Department of Oral Surgery and Pathology, Faculty of Dentistry, Universidade Federal de Minas Gerais, Minas Gerais, Brazil.
Department of Community and Preventive Dentistry, Faculty of Dentistry, Universidade Federal de Minas Gerais, Minas Gerais, Brazil.
J Craniomaxillofac Surg. 2019 May;47(5):798-804. doi: 10.1016/j.jcms.2019.01.049. Epub 2019 Feb 7.
Some prospective studies have been designed specifically to investigate perioperative bleeding in dental surgery. The quantitative assessment of intraoperative blood loss can be useful for indicating the real risk of bleeding complications, especially in medically compromised individuals. The aim of this study was to evaluate the pattern of bleeding in individuals under vitamin K antagonist (VKA) therapy and non-anticoagulated individuals submitted to dental extractions.

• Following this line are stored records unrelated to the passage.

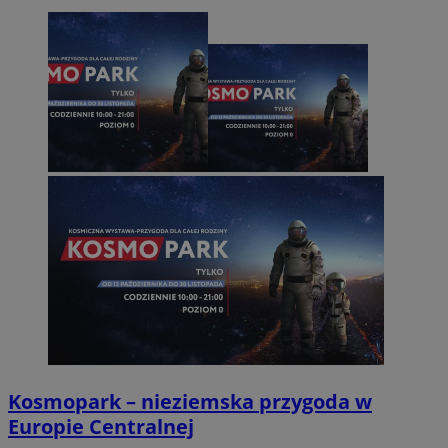
Kosmopark – nieziemska przygoda w
Europie Centralnej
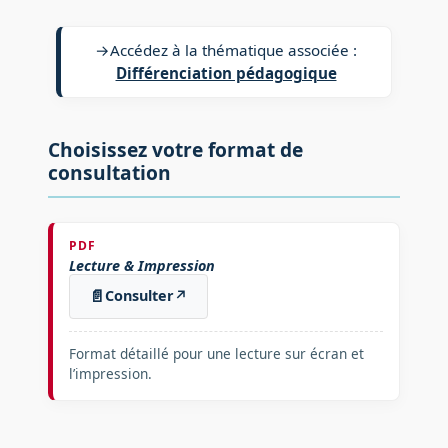
→
Accédez à la thématique associée :
Différenciation pédagogique
Choisissez votre format de
consultation
PDF
Lecture & Impression
📄
Consulter
↗
Format détaillé pour une lecture sur écran et
l’impression.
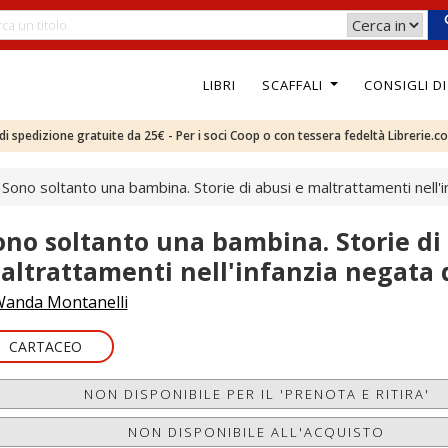
LIBRI
SCAFFALI
CONSIGLI D
e di spedizione gratuite da 25€ - Per i soci Coop o con tessera fedeltà Librerie.c
Sono soltanto una bambina. Storie di abusi e maltrattamenti nell
ono soltanto una bambina. Storie di
altrattamenti nell'infanzia negata
anda Montanelli
CARTACEO
NON DISPONIBILE PER IL 'PRENOTA E RITIRA'
NON DISPONIBILE ALL'ACQUISTO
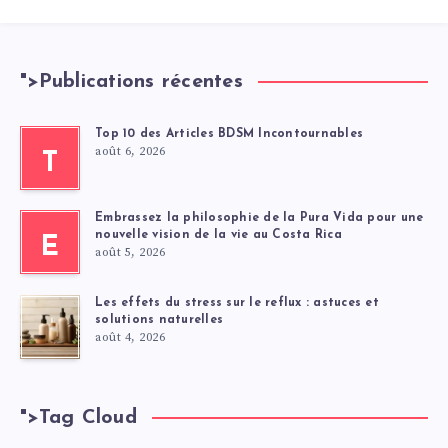
">
Publications récentes
Top 10 des Articles BDSM Incontournables
août 6, 2026
T
Embrassez la philosophie de la Pura Vida pour une
nouvelle vision de la vie au Costa Rica
E
août 5, 2026
Les effets du stress sur le reflux : astuces et
solutions naturelles
août 4, 2026
">
Tag Cloud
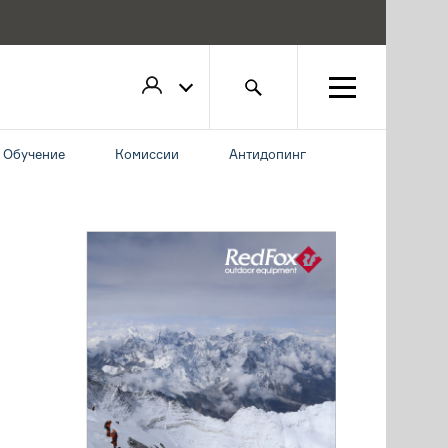
Обучение
Комиссии
Антидопинг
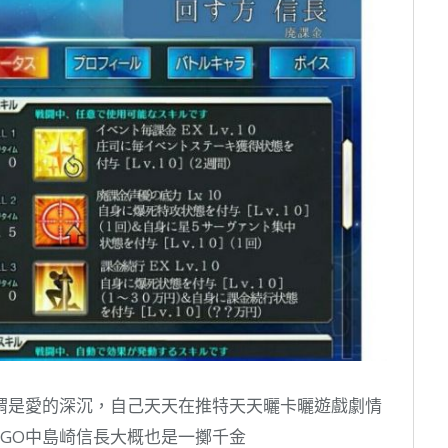
可謂是愛的深沉，自己天天在推特天天曬卡曬遊戲劇情
GO中島崎信長大概也是一擲千金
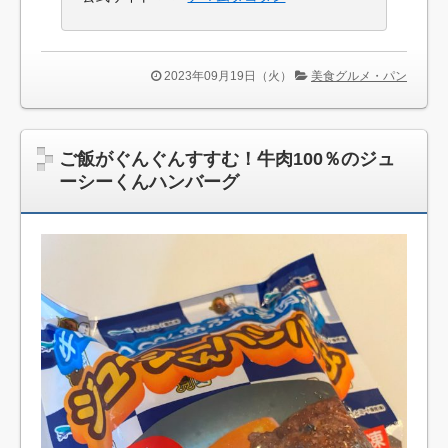
2023年09月19日（火）
美食グルメ・パン
ご飯がぐんぐんすすむ！牛肉100％のジュ
ーシーくんハンバーグ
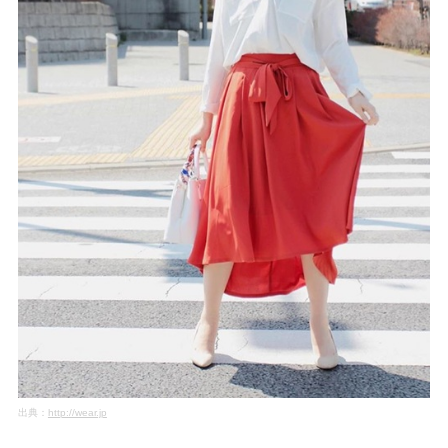
出典：
http://wear.jp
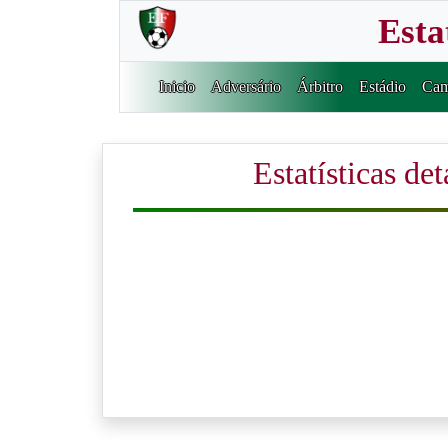
Esta
Inicio
Adversário
Árbitro
Estádio
Cam
Estatísticas de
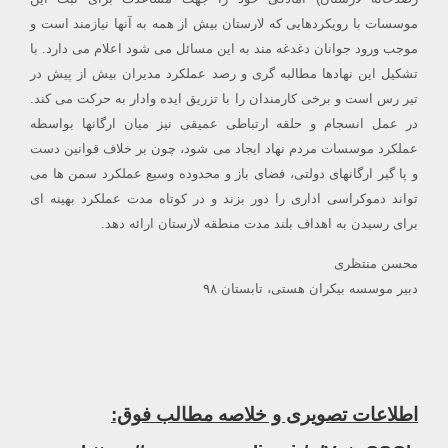
موسسات با رویکردهایی که لارستان بیش از همه به آنها نیازمند است و
موجب ورود جوانان دغدغه مند به این مسائل می شود اعلام می دارد. با
تشکیل این نهادها مطالبه گری و رصد عملکرد مدیران بیش از پیش در
تیر رس است و برخی کارمندان را با تزریق ایده وادار به حرکت می کند.
در عمل انسجام و حلقه ارتباطی عمیقی نیز میان ارگانها بواسطه
عملکرد موسسات مردم نهاد ایجاد می شود، چون بر خلاف قوانین دست
و پا گیر ارگانهای دولتی، فضای باز و محدوده وسیع عملکرد سمن ها می
تواند دموکراسی اداری را دور بزند و در کوتاه مدت عملکرد بهینه ای
برای رسیدن به اهداف بلند مدت منطقه لارستان ارائه دهد.
محسن منتظری
دبیر موسسه بیکران هستی، تابستان ۹۸
اطلاعات تصویری و خلاصه مطالب فوق:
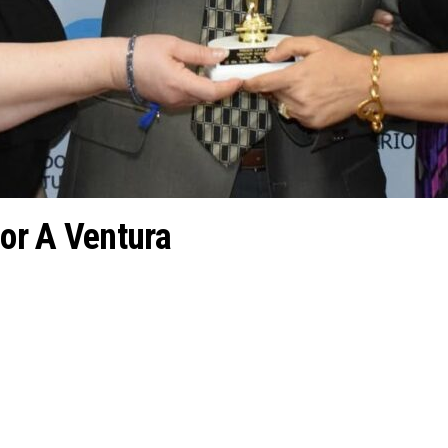
or A Ventura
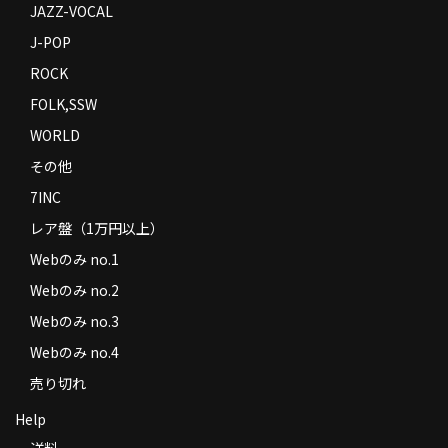
JAZZ-VOCAL
J-POP
ROCK
FOLK,SSW
WORLD
その他
7INC
レア盤（1万円以上）
Webのみ no.1
Webのみ no.2
Webのみ no.3
Webのみ no.4
売り切れ
Help
送料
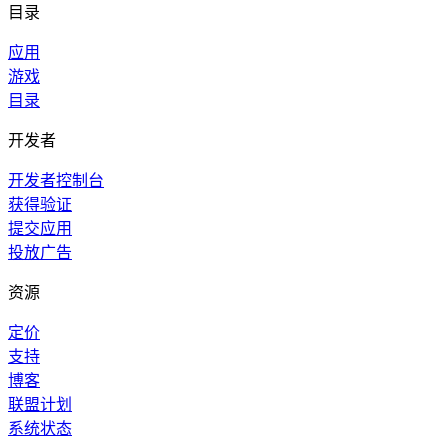
目录
应用
游戏
目录
开发者
开发者控制台
获得验证
提交应用
投放广告
资源
定价
支持
博客
联盟计划
系统状态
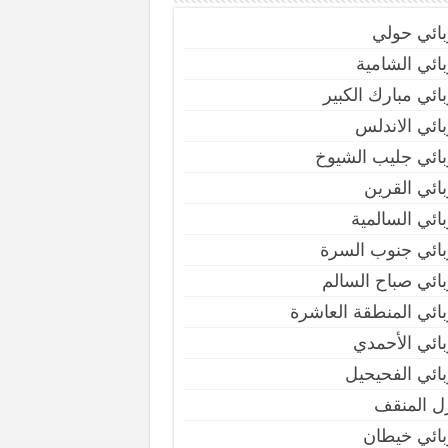
بائي حولي
ائي الشامية
ائي مبارك الكبير
ائي الاندلس
ائي جليب الشيوخ
ائي القرين
ائي السالمية
بائي جنوب السرة
ائي صباح السالم
ائي المنطقة العاشرة
ائي الأحمدي
ائي الفحيحيل
ل المنقف
بائي خيطان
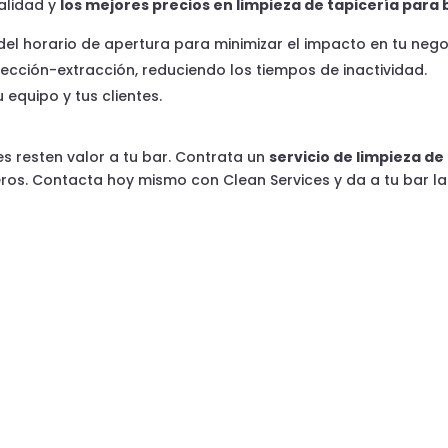
alidad y
los mejores precios en limpieza de tapicería para
 del horario de apertura para minimizar el impacto en tu nego
ección-extracción, reduciendo los tiempos de inactividad.
 equipo y tus clientes.
es resten valor a tu bar. Contrata un
servicio de limpieza de
deros. Contacta hoy mismo con Clean Services y da a tu bar 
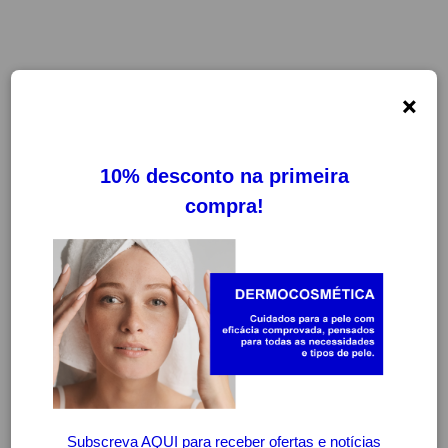
×
-25%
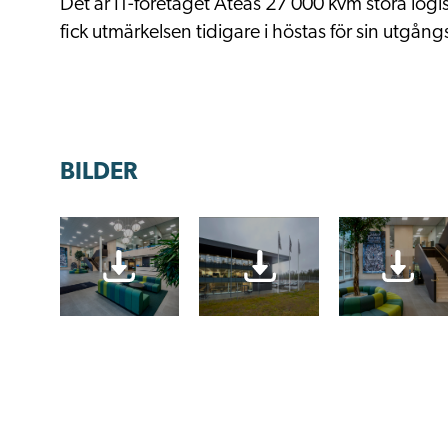
Det är IT-företaget Ateas 27 000 kvm stora logi
fick utmärkelsen tidigare i höstas för sin utgång
BILDER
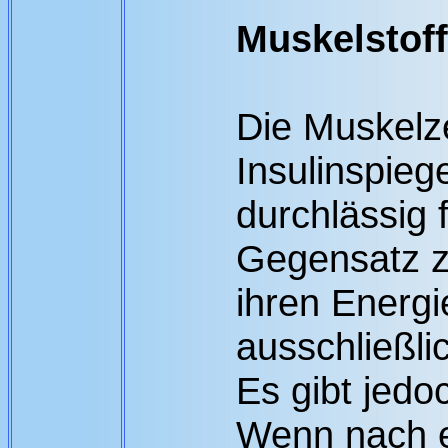
Muskelstof
Die Muskelze
Insulinspiege
durchlässig 
Gegensatz zu
ihren Energ
ausschließli
Es gibt jed
Wenn nach e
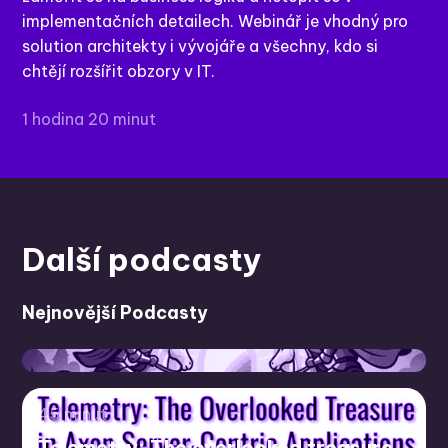
implementačních detailech. Webinář je vhodný pro
solution architekty i vývojáře a všechny, kdo si
chtějí rozšířit obzory v IT.
1 hodina 20 minut
Další podcasty
Nejnovější Podcasty
42:14
45 minut
Axoniq Conference
Telemetry: The overlooked treasure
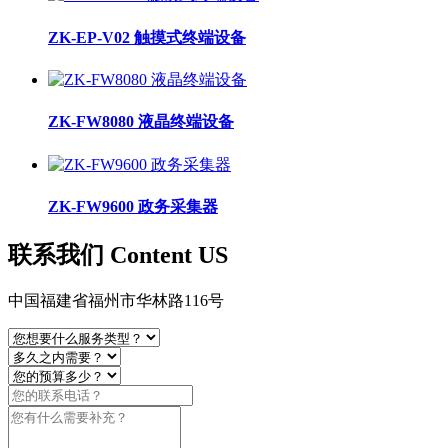
ZK-EP-V02 触摸式终端设备
ZK-FW8080 液晶终端设备
ZK-FW9600 政务采集器
联系我们 Content US
中国福建省福州市华林路116号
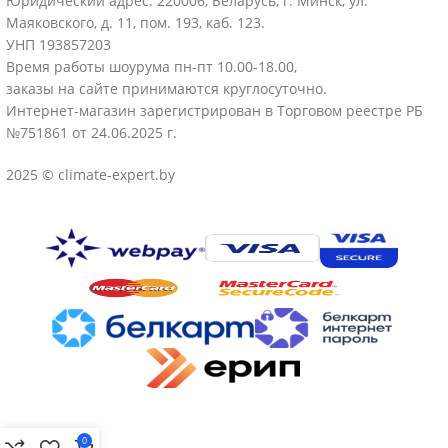
Юридический адрес: 220006, Беларусь, г. Минск, ул.
Маяковского, д. 11, пом. 193, каб. 123.
УНП 193857203
Время работы шоурума пн-пт 10.00-18.00,
заказы на сайте принимаются круглосуточно.
Интернет-магазин зарегистрирован в Торговом реестре РБ
№751861 от 24.06.2025 г.
2025 © climate-expert.by
0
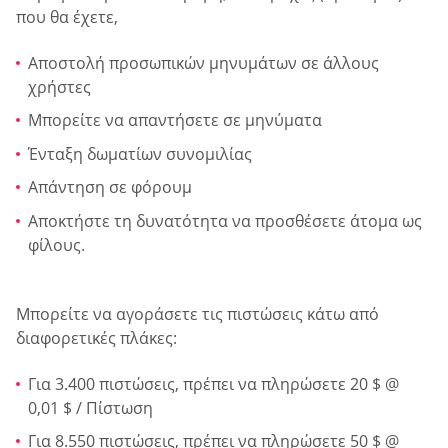
που θα έχετε,
Αποστολή προσωπικών μηνυμάτων σε άλλους
χρήστες
Μπορείτε να απαντήσετε σε μηνύματα
Ένταξη δωματίων συνομιλίας
Απάντηση σε φόρουμ
Αποκτήστε τη δυνατότητα να προσθέσετε άτομα ως
φίλους.
Μπορείτε να αγοράσετε τις πιστώσεις κάτω από
διαφορετικές πλάκες:
Για 3.400 πιστώσεις, πρέπει να πληρώσετε 20 $ @
0,01 $ / Πίστωση
Για 8.550 πιστώσεις, πρέπει να πληρώσετε 50 $ @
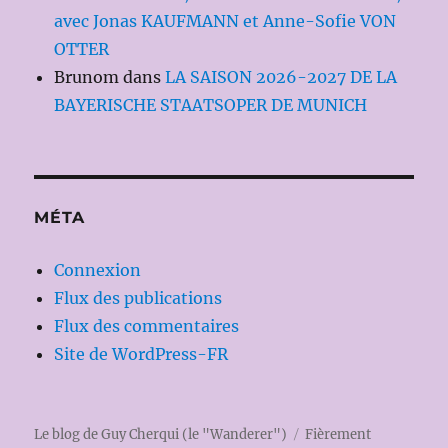
avec Jonas KAUFMANN et Anne-Sofie VON
OTTER
Brunom
dans
LA SAISON 2026-2027 DE LA
BAYERISCHE STAATSOPER DE MUNICH
MÉTA
Connexion
Flux des publications
Flux des commentaires
Site de WordPress-FR
Le blog de Guy Cherqui (le "Wanderer")
Fièrement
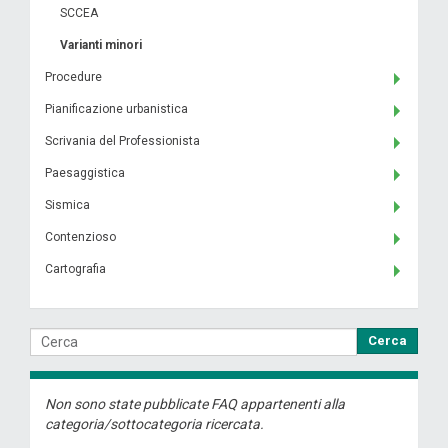
SCCEA
Varianti minori
Procedure
Pianificazione urbanistica
Scrivania del Professionista
Paesaggistica
Sismica
Contenzioso
Cartografia
Cerca
Non sono state pubblicate FAQ appartenenti alla
categoria/sottocategoria ricercata.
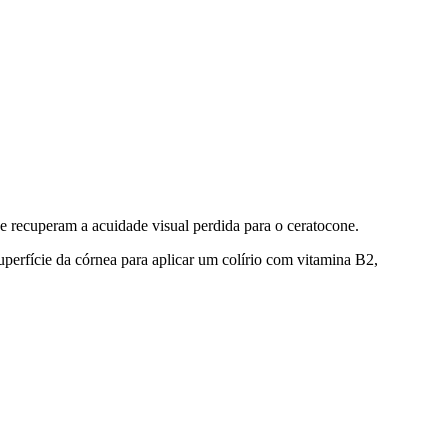
e recuperam a acuidade visual perdida para o ceratocone.
superfície da córnea para aplicar um colírio com vitamina B2,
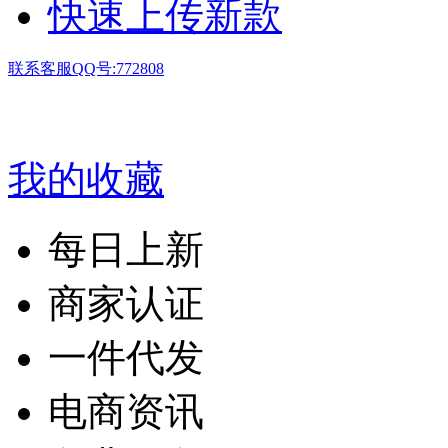
快速上传新款
联系客服QQ号:772808
我的收藏
每日上新
商家认证
一件代发
电商资讯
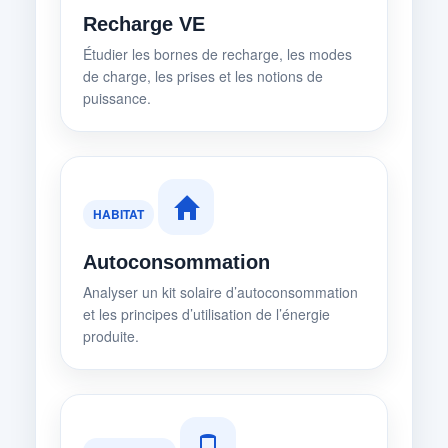
Recharge VE
Étudier les bornes de recharge, les modes
de charge, les prises et les notions de
puissance.
HABITAT
Autoconsommation
Analyser un kit solaire d’autoconsommation
et les principes d’utilisation de l’énergie
produite.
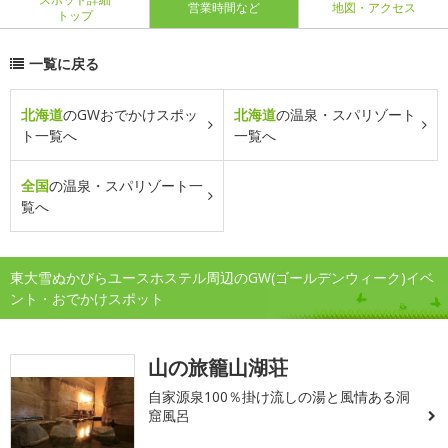
営業時間など
地図・アクセス
トップ
一覧に戻る
北海道
のGWおでかけスポッ
北海道
の温泉・スパリゾート
ト一覧へ
一覧へ
全国
の温泉・スパリゾート一
覧へ
東大雪ぬかびらユースホステル周辺のGW(ゴールデンウィーク)イベ
ント・おでかけスポット
山の旅籠山湖荘
自家源泉100％掛け流しの湯と風情ある洞
窟風呂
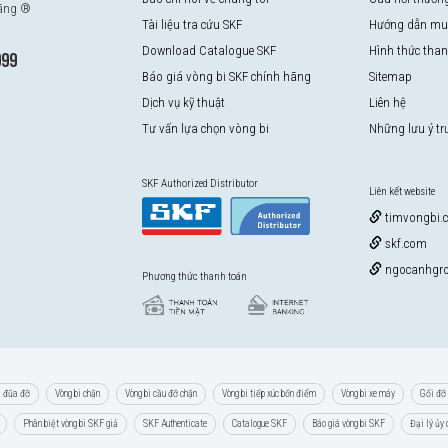
hãng ®
Tài liệu tra cứu SKF
Hướng dẫn mu
Download Catalogue SKF
Hình thức tha
999
Báo giá vòng bi SKF chính hãng
Sitemap
Dịch vụ kỹ thuật
Liên hệ
Tư vấn lựa chọn vòng bi
Những lưu ý t
SKF Authorized Distributor
Liên kết website
timvongbi.
skf.com
ngocanhgro
Phương thức thanh toán
i đũa đỡ
Vòng bi chặn
Vòng bi cầu đỡ chặn
Vòng bi tiếp xúc bốn điểm
Vòng bi xe máy
Gối đỡ 
Phân biệt vòng bi SKF giả
SKF Authenticate
Catalogue SKF
Báo giá vòng bi SKF
Đại lý ủy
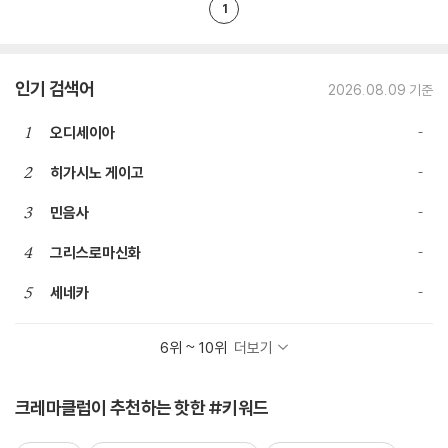
1
인기 검색어
2026.08.09 기준
1
오디세이아
2
히가시노 게이고
3
민음사
4
그리스로마신화
5
세네카
6위 ~ 10위
더보기
크레마클럽이 추천하는 핫한 #키워드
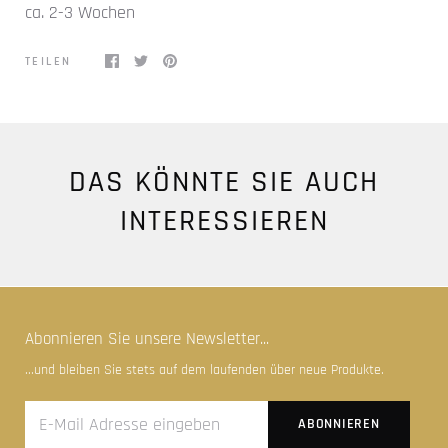
ca. 2-3 Wochen
TEILEN
DAS KÖNNTE SIE AUCH
INTERESSIEREN
Abonnieren Sie unsere Newsletter...
...und bleiben Sie stets auf dem laufenden über neue Produkte.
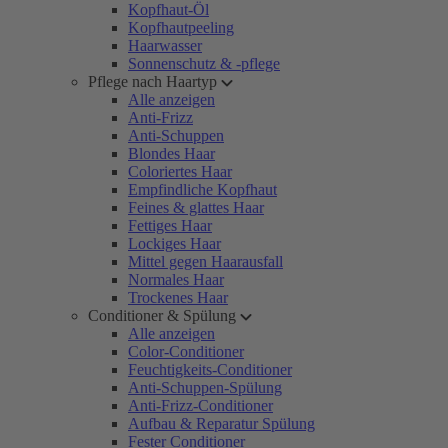
Kopfhaut-Öl
Kopfhautpeeling
Haarwasser
Sonnenschutz & -pflege
Pflege nach Haartyp
Alle anzeigen
Anti-Frizz
Anti-Schuppen
Blondes Haar
Coloriertes Haar
Empfindliche Kopfhaut
Feines & glattes Haar
Fettiges Haar
Lockiges Haar
Mittel gegen Haarausfall
Normales Haar
Trockenes Haar
Conditioner & Spülung
Alle anzeigen
Color-Conditioner
Feuchtigkeits-Conditioner
Anti-Schuppen-Spülung
Anti-Frizz-Conditioner
Aufbau & Reparatur Spülung
Fester Conditioner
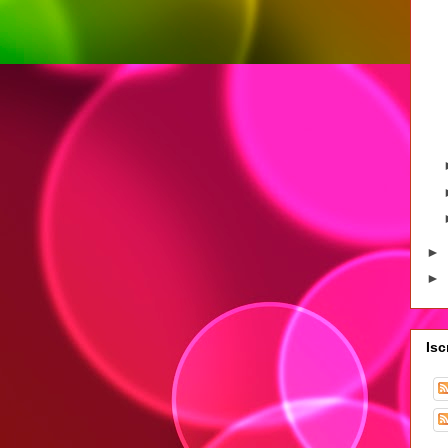
►
►
Isc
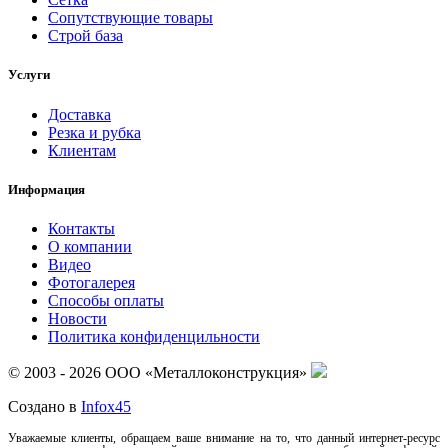
Сопутствующие товары
Строй база
Услуги
Доставка
Резка и рубка
Клиентам
Информация
Контакты
О компании
Видео
Фотогалерея
Способы оплаты
Новости
Политика конфиденцильности
© 2003 - 2026 ООО «Металлоконструкция»
Создано в
Infox45
Уважаемые клиенты, обращаем ваше внимание на то, что данный интернет-ресурс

Perioperative bleeding was evaluated by using a total collected bleeding corrected by absorbance reading (dental bleeding score). 138 procedures were performed. When the perioperative dental bleeding score was correlated with the number of extracted teeth, the quantity of bleeding was found to be directly proportional to the procedure. Extractions of two or more teeth presented higher scores than single extractions (p = 0.003). In a comparative analysis between the VKA and non-anticoagulated groups, no significant difference in the scores was found. The previous history of complications in dental procedures (p = 0.001) and the use of additional hemostatic measures were higher in the VKA group (p = 0.017). VKA therapy did not impact significantly the volume of blood lost during dental extractions. Perioperative bleeding assessment might be a useful parameter for evaluating patients under antithrombotic treatment.
一些前瞻性研究专门设计来调查牙科手术中的围手术期出血。术中失血量的定量评估对于提示出血并发症的真实风险非常有用,尤其是在有医学合并症的个体中。本研究旨在评估接受维生素 K 拮抗剂(VKA)治疗和未抗凝个体接受拔牙术的个体的出血模式。通过使用通过吸光度读数校正的总收集出血(牙科出血评分)来评估围手术期出血。共进行了 138 次手术。当将围手术期牙科出血评分与拔出的牙齿数量相关联时,发现出血量与手术成正比。两颗或更多牙齿的拔出比单个牙齿的拔出具有更高的评分(p=0.003)。在 VKA 组和未抗凝组之间的比较分析中,评分无显着差异。牙科手术中并发症的既往史(p=0.001)和使用额外的止血措施在 VKA 组中更高(p=0.017)。VKA 治疗并未显著影响拔牙过程中失血量。围手术期出血评估可能是评估抗血栓治疗患者的有用参数。